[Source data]
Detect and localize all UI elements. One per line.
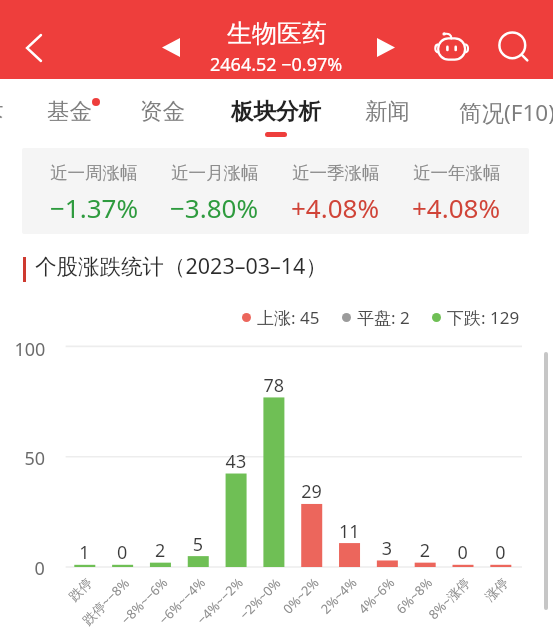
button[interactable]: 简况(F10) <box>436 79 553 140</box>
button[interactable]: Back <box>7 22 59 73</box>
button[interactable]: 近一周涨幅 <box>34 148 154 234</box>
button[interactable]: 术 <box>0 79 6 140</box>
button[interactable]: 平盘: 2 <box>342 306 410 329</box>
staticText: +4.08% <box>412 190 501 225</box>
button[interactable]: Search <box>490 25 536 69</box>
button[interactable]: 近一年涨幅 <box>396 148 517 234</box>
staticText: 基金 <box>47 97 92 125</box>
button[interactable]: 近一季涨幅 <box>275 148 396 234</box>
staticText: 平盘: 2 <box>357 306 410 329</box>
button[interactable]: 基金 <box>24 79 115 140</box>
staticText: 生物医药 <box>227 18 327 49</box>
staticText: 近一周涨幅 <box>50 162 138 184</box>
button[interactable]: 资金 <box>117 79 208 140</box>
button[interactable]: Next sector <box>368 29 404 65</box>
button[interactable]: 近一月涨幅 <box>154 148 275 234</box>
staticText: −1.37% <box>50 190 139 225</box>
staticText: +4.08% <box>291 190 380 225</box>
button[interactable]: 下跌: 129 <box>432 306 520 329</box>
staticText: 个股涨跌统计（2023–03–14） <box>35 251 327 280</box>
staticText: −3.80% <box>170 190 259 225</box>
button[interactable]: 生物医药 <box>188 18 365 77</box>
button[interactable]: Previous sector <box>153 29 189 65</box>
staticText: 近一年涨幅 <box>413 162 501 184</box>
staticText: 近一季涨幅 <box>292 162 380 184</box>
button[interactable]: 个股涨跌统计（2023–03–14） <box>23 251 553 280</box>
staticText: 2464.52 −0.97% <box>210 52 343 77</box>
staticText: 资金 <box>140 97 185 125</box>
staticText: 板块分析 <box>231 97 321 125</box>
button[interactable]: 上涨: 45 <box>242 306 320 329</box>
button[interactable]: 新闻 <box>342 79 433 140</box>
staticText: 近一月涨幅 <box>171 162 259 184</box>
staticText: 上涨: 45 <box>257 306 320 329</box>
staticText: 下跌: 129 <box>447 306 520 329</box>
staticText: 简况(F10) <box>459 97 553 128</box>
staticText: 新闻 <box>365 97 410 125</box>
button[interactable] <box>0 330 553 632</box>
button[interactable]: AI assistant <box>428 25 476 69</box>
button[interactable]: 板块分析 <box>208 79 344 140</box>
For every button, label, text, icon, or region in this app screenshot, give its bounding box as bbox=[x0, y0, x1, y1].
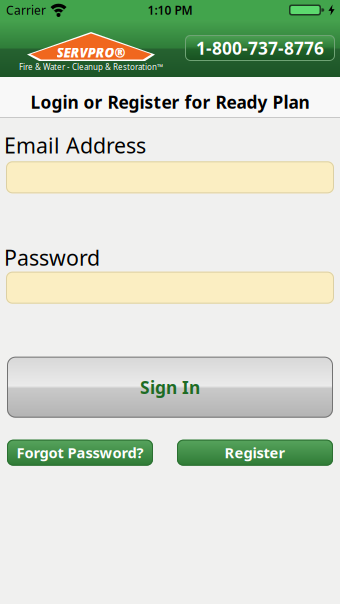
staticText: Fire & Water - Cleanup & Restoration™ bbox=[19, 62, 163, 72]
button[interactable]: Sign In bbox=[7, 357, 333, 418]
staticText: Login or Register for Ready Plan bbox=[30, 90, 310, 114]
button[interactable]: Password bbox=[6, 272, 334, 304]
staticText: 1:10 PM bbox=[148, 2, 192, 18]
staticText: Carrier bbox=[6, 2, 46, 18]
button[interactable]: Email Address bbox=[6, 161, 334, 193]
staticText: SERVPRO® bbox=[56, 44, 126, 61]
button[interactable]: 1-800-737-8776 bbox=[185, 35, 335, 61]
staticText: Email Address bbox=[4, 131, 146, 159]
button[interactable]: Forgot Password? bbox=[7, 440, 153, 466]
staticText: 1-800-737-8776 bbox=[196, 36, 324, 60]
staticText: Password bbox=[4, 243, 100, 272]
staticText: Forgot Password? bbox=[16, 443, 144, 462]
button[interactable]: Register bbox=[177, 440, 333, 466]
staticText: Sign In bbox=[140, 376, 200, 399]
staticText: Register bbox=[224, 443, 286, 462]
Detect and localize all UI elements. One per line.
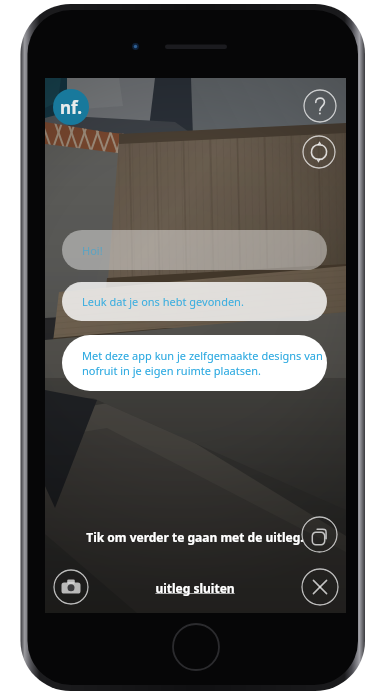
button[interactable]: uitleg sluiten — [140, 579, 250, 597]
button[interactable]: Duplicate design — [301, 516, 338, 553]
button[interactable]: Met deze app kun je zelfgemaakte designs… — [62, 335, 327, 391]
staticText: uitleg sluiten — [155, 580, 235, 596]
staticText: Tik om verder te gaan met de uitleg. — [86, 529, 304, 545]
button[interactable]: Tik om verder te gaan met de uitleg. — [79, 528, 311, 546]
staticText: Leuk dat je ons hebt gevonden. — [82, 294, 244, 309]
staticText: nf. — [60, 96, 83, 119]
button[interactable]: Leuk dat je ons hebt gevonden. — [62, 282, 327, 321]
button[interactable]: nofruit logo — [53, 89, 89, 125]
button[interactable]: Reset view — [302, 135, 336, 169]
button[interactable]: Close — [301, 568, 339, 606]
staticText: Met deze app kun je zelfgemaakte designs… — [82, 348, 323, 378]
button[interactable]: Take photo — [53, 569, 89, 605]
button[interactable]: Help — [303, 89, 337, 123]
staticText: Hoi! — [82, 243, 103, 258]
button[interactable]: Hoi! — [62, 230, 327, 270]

• _How to complete this task_
If an entry holds a picture, leave the picture out and repeat the rest exactly.

• _Response to this task_
Detect and localize all UI elements. One per line.
button[interactable]: 简况(F10) <box>436 79 553 140</box>
button[interactable]: Back <box>7 22 59 73</box>
button[interactable]: 近一周涨幅 <box>34 148 154 234</box>
button[interactable]: 术 <box>0 79 6 140</box>
button[interactable]: 平盘: 2 <box>342 306 410 329</box>
staticText: +4.08% <box>412 190 501 225</box>
button[interactable]: Search <box>490 25 536 69</box>
button[interactable]: 近一年涨幅 <box>396 148 517 234</box>
staticText: 基金 <box>47 97 92 125</box>
button[interactable]: 近一季涨幅 <box>275 148 396 234</box>
staticText: 平盘: 2 <box>357 306 410 329</box>
button[interactable]: 基金 <box>24 79 115 140</box>
staticText: 生物医药 <box>227 18 327 49</box>
staticText: 近一周涨幅 <box>50 162 138 184</box>
button[interactable]: 资金 <box>117 79 208 140</box>
button[interactable]: Next sector <box>368 29 404 65</box>
button[interactable]: 近一月涨幅 <box>154 148 275 234</box>
staticText: −1.37% <box>50 190 139 225</box>
staticText: +4.08% <box>291 190 380 225</box>
button[interactable]: 下跌: 129 <box>432 306 520 329</box>
staticText: 个股涨跌统计（2023–03–14） <box>35 251 327 280</box>
staticText: −3.80% <box>170 190 259 225</box>
button[interactable]: 生物医药 <box>188 18 365 77</box>
button[interactable]: Previous sector <box>153 29 189 65</box>
staticText: 近一年涨幅 <box>413 162 501 184</box>
staticText: 近一季涨幅 <box>292 162 380 184</box>
button[interactable]: 个股涨跌统计（2023–03–14） <box>23 251 553 280</box>
staticText: 2464.52 −0.97% <box>210 52 343 77</box>
staticText: 资金 <box>140 97 185 125</box>
staticText: 板块分析 <box>231 97 321 125</box>
button[interactable]: 上涨: 45 <box>242 306 320 329</box>
button[interactable]: 新闻 <box>342 79 433 140</box>
staticText: 近一月涨幅 <box>171 162 259 184</box>
staticText: 上涨: 45 <box>257 306 320 329</box>
staticText: 下跌: 129 <box>447 306 520 329</box>
staticText: 简况(F10) <box>459 97 553 128</box>
staticText: 新闻 <box>365 97 410 125</box>
button[interactable] <box>0 330 553 632</box>
button[interactable]: AI assistant <box>428 25 476 69</box>
button[interactable]: 板块分析 <box>208 79 344 140</box>
For every button, label, text, icon, or region in this app screenshot, give its bounding box as bbox=[x0, y0, x1, y1].
staticText: Fire & Water - Cleanup & Restoration™ bbox=[19, 62, 163, 72]
button[interactable]: Sign In bbox=[7, 357, 333, 418]
staticText: Login or Register for Ready Plan bbox=[30, 90, 310, 114]
button[interactable]: Password bbox=[6, 272, 334, 304]
staticText: 1:10 PM bbox=[148, 2, 192, 18]
staticText: Carrier bbox=[6, 2, 46, 18]
button[interactable]: Email Address bbox=[6, 161, 334, 193]
staticText: SERVPRO® bbox=[56, 44, 126, 61]
button[interactable]: 1-800-737-8776 bbox=[185, 35, 335, 61]
staticText: Email Address bbox=[4, 131, 146, 159]
button[interactable]: Forgot Password? bbox=[7, 440, 153, 466]
staticText: 1-800-737-8776 bbox=[196, 36, 324, 60]
staticText: Password bbox=[4, 243, 100, 272]
staticText: Forgot Password? bbox=[16, 443, 144, 462]
button[interactable]: Register bbox=[177, 440, 333, 466]
staticText: Sign In bbox=[140, 376, 200, 399]
staticText: Register bbox=[224, 443, 286, 462]
Detect and localize all UI elements. One per line.
button[interactable]: uitleg sluiten — [140, 579, 250, 597]
button[interactable]: Duplicate design — [301, 516, 338, 553]
button[interactable]: Met deze app kun je zelfgemaakte designs… — [62, 335, 327, 391]
staticText: uitleg sluiten — [155, 580, 235, 596]
staticText: Tik om verder te gaan met de uitleg. — [86, 529, 304, 545]
button[interactable]: Tik om verder te gaan met de uitleg. — [79, 528, 311, 546]
staticText: Leuk dat je ons hebt gevonden. — [82, 294, 244, 309]
staticText: nf. — [60, 96, 83, 119]
button[interactable]: Leuk dat je ons hebt gevonden. — [62, 282, 327, 321]
button[interactable]: nofruit logo — [53, 89, 89, 125]
button[interactable]: Reset view — [302, 135, 336, 169]
button[interactable]: Close — [301, 568, 339, 606]
staticText: Met deze app kun je zelfgemaakte designs… — [82, 348, 323, 378]
button[interactable]: Take photo — [53, 569, 89, 605]
button[interactable]: Help — [303, 89, 337, 123]
staticText: Hoi! — [82, 243, 103, 258]
button[interactable]: Hoi! — [62, 230, 327, 270]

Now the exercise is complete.